Long Island's Hidden Past: Protecting and preserving historic Long Island locations
Every two years, Preservation Long Island puts together a list of historic Long Island structures that are in danger of disappearing.
One place in danger is the Summer Club Clubhouse on Fire Island. It was one of the original lifesaving stations along the Great South Bay. The Blue Point lifesaving station was moved to Fire Island and has been part of the Summer Club community since the 1940s.
"It's a vibrant place where everyone gathers for the summer," says Sarah Kautz, of Preservation Long Island.
However, because of rising tides, the beloved community hot spot needs to be saved.
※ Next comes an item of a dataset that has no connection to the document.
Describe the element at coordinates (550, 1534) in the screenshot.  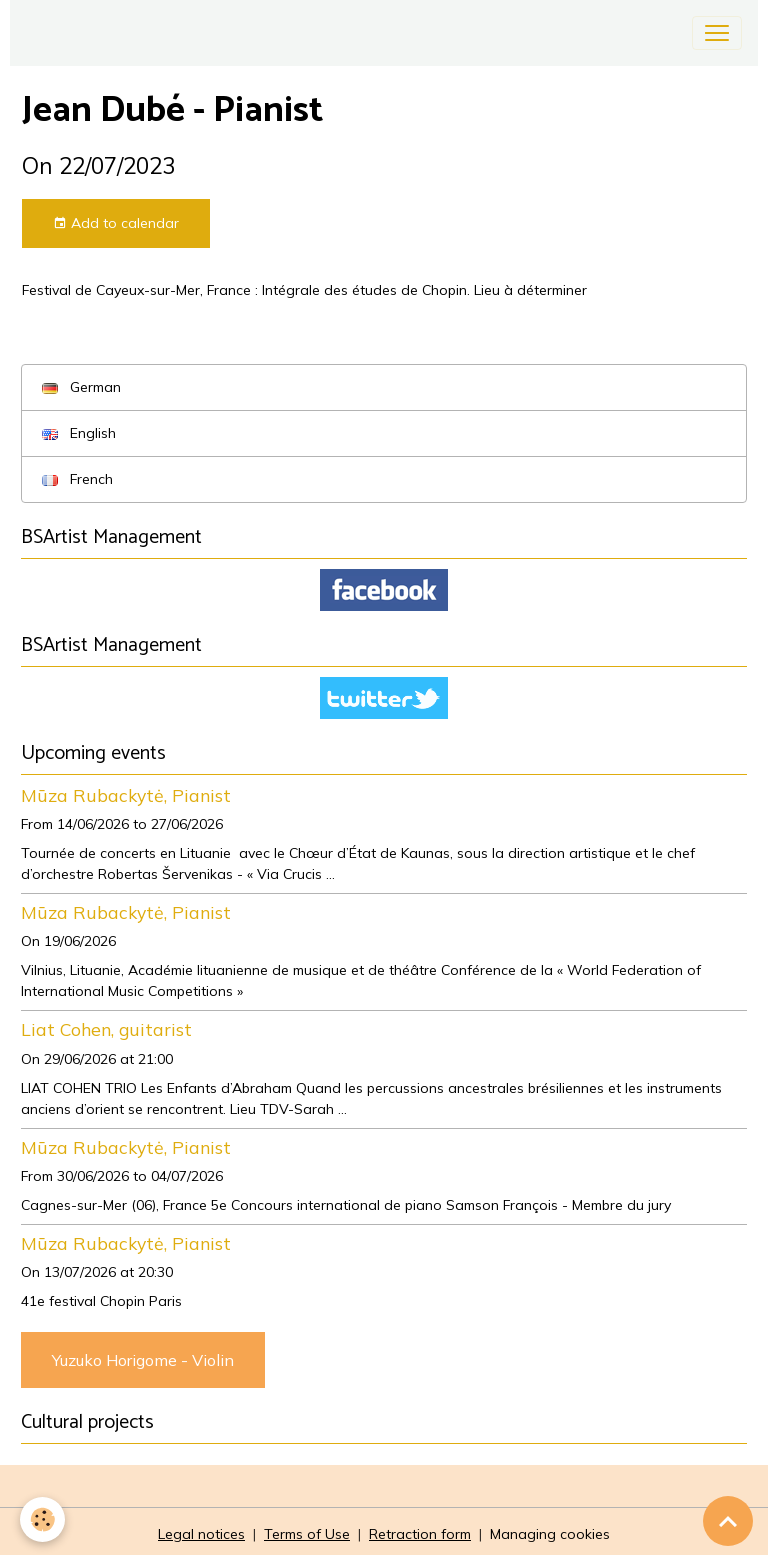 I see `Managing cookies [Gestion des cookies]` at that location.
Local historians are also keeping a close eye on a South Shore community that became a movie star mecca and rumored to be named after a famous resident, Clark Gable.
"Merrick Gables is a 1922 planned community and it was designed by, among others, Mr. Fox of 20th Century Fox," says Kautz.
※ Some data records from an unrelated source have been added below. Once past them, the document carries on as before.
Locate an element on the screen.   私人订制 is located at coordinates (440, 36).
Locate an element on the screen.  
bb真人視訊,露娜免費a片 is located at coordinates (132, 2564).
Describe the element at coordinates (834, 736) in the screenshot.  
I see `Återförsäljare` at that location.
The homes were built in typical California style. They were made to attract the Hollywood elite who worked on the East Coast.
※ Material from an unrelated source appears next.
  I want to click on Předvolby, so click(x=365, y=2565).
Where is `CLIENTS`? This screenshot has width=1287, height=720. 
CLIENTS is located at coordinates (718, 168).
"Unfortunately, some of them have fallen into disrepair and that makes them really prime for someone to buy and demo the property and rebuild," Kautz says.
Residents who live in the Merrick Gables and members of the Summer Club Clubhouse hope the endangered list will bring attention to their part of the Long Island story and keep it from being bulldozed or swept away.
"That's what preservation is all about," Kautz says. "Finding ways to keep these places alive and relevant."